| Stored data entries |

Start of Block

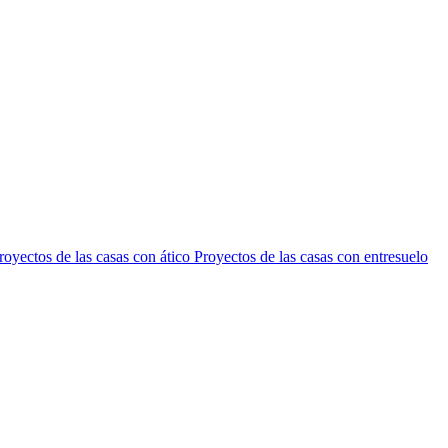
royectos de las casas con ático
Proyectos de las casas con entresuelo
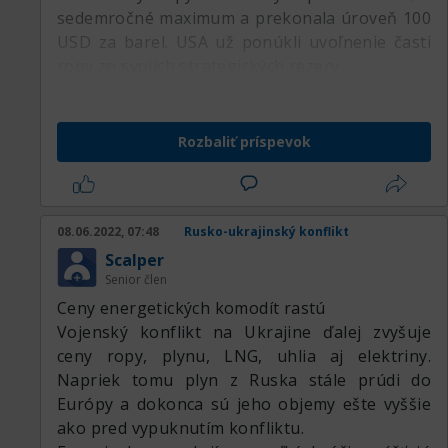
sedemročné maximum a prekonala úroveň 100
USD za barel. USA už ponúkli uvoľnenie časti
ropy zo svojich strategických rezerv.
Rozbaliť príspevok
08.06.2022, 07:48
Rusko-ukrajinský konflikt
Scalper
Senior člen
Ceny energetických komodít rastú
Vojenský konflikt na Ukrajine ďalej zvyšuje
ceny ropy, plynu, LNG, uhlia aj elektriny.
Napriek tomu plyn z Ruska stále prúdi do
Európy a dokonca sú jeho objemy ešte vyššie
ako pred vypuknutím konfliktu.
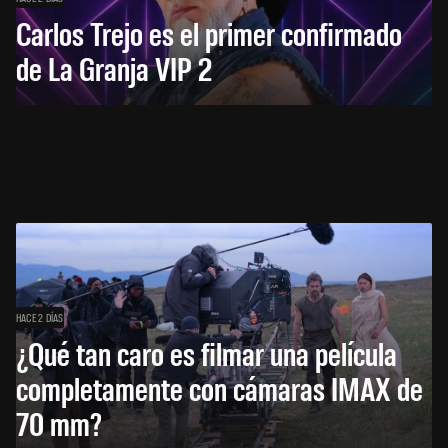
Carlos Trejo es el primer confirmado
de La Granja VIP 2
HACE 2 DÍAS
¿Qué tan caro es filmar una película
completamente con cámaras IMAX de
70 mm?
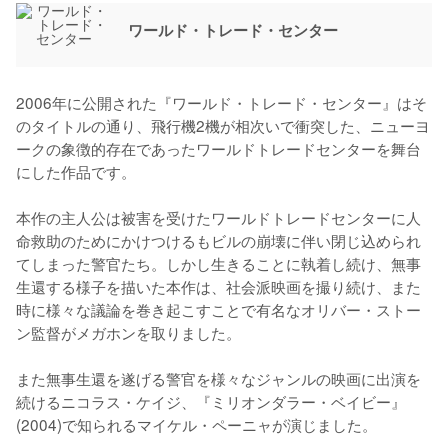
ワールド・トレード・センター
2006年に公開された『ワールド・トレード・センター』はそ
のタイトルの通り、飛行機2機が相次いで衝突した、ニューヨ
ークの象徴的存在であったワールドトレードセンターを舞台
にした作品です。

本作の主人公は被害を受けたワールドトレードセンターに人
命救助のためにかけつけるもビルの崩壊に伴い閉じ込められ
てしまった警官たち。しかし生きることに執着し続け、無事
生還する様子を描いた本作は、社会派映画を撮り続け、また
時に様々な議論を巻き起こすことで有名なオリバー・ストー
ン監督がメガホンを取りました。

また無事生還を遂げる警官を様々なジャンルの映画に出演を
続けるニコラス・ケイジ、『ミリオンダラー・ベイビー』
(2004)で知られるマイケル・ペーニャが演じました。
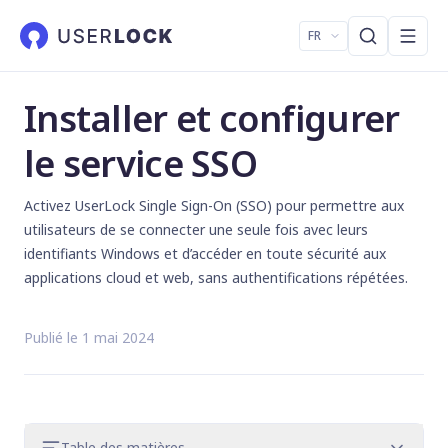
FR
Installer et configurer
le service SSO
Activez UserLock Single Sign-On (SSO) pour permettre aux
utilisateurs de se connecter une seule fois avec leurs
identifiants Windows et d’accéder en toute sécurité aux
applications cloud et web, sans authentifications répétées.
Publié le 1 mai 2024
Table des matières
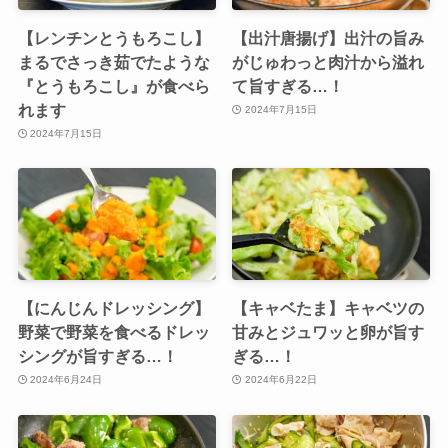
【レンチンとうもろこし】
【出汁唐揚げ】出汁の旨み
まるでさっき茹でたような
がじゅわっと肉汁から溢れ
『とうもろこし』が食べら
て旨すぎる…！
れます
2024年7月15日
2024年7月15日
【にんじんドレッシング】
【キャベたま】キャベツの
野菜で野菜を食べるドレッ
甘みとジュワッと卵が旨す
シングが旨すぎる…！
ぎる…！
2024年6月24日
2024年6月22日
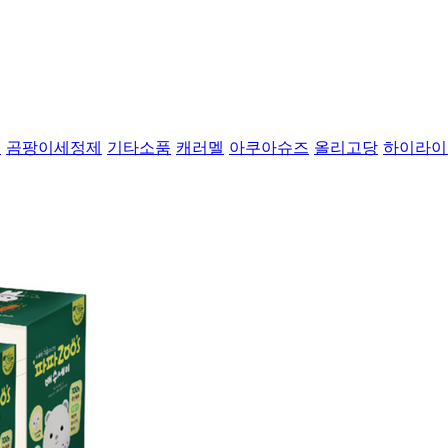
트
곰팡이세정제
기타소품
캐러멜
아쿠아슈즈
올리고당
하이라이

End of Block

| WHAT THE TASK REQUIRES |
Output every entry word for word, but omit the pictures.

| SOLUTION |
royectos de las casas con ático
Proyectos de las casas con entresuelo
sedemročné maximum a prekonala úroveň 100
USD za barel. USA už ponúkli uvoľnenie časti
ropy zo svojich strategických rezerv.
Rozbaliť príspevok
08.06.2022, 07:48
Rusko-ukrajinský konflikt
Scalper
Senior člen
Ceny energetických komodít rastú
Vojenský konflikt na Ukrajine ďalej zvyšuje
ceny ropy, plynu, LNG, uhlia aj elektriny.
Napriek tomu plyn z Ruska stále prúdi do
Európy a dokonca sú jeho objemy ešte vyššie
ako pred vypuknutím konfliktu.
Carlos Trejo es el primer confirmado
de La Granja VIP 2
HACE 2 DÍAS
¿Qué tan caro es filmar una película
completamente con cámaras IMAX de
70 mm?
ワールド・トレード・センター
2006年に公開された『ワールド・トレード・センター』はそ
のタイトルの通り、飛行機2機が相次いで衝突した、ニューヨ
ークの象徴的存在であったワールドトレードセンターを舞台
にした作品です。

本作の主人公は被害を受けたワールドトレードセンターに人
命救助のためにかけつけるもビルの崩壊に伴い閉じ込められ
てしまった警官たち。しかし生きることに執着し続け、無事
生還する様子を描いた本作は、社会派映画を撮り続け、また
時に様々な議論を巻き起こすことで有名なオリバー・ストー
ン監督がメガホンを取りました。

また無事生還を遂げる警官を様々なジャンルの映画に出演を
続けるニコラス・ケイジ、『ミリオンダラー・ベイビー』
(2004)で知られるマイケル・ペーニャが演じました。
FR
Installer et configurer
le service SSO
Activez UserLock Single Sign-On (SSO) pour permettre aux
utilisateurs de se connecter une seule fois avec leurs
identifiants Windows et d’accéder en toute sécurité aux
applications cloud et web, sans authentifications répétées.
Publié le 1 mai 2024
Table des matières
【レンチンとうもろこし】
【出汁唐揚げ】出汁の旨み
まるでさっき茹でたような
がじゅわっと肉汁から溢れ
『とうもろこし』が食べら
て旨すぎる…！
れます
2024年7月15日
2024年7月15日
【にんじんドレッシング】
【キャベたま】キャベツの
野菜で野菜を食べるドレッ
甘みとジュワッと卵が旨す
シングが旨すぎる…！
ぎる…！
2024年6月24日
2024年6月22日
트
곰팡이세정제
기타소품
캐러멜
아쿠아슈즈
올리고당
하이라이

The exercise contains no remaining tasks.